■ WORK TASK ■
Copy down every line of the data that follows exactly. Omit the pictures.
+--
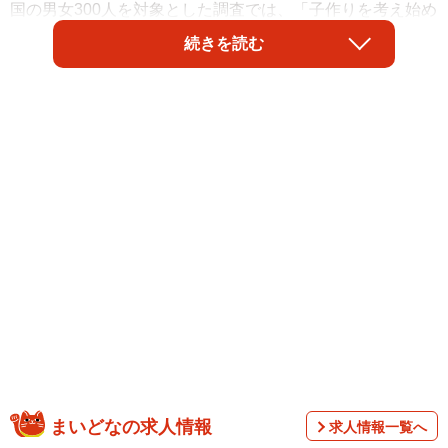
国の男女300人を対象とした調査では、「子作りを考え始め
たきっかけ」について、約半数が「結婚を機に自然と考え
続きを読む
るようになった」と回答しました。
調査は、株式会社NEXERと青山ラジュボークリニック千葉
提携院が共同で行ったもので、2025年7月にインターネッ
まいどなの求人情報
求人情報一覧へ
ト上で実施されました。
+--
■ ANSWER SECTION ■
国の男女300人を対象とした調査では、「子作りを考え始め
たきっかけ」について、約半数が「結婚を機に自然と考え
続きを読む
るようになった」と回答しました。
調査は、株式会社NEXERと青山ラジュボークリニック千葉
提携院が共同で行ったもので、2025年7月にインターネッ
まいどなの求人情報
求人情報一覧へ
ト上で実施されました。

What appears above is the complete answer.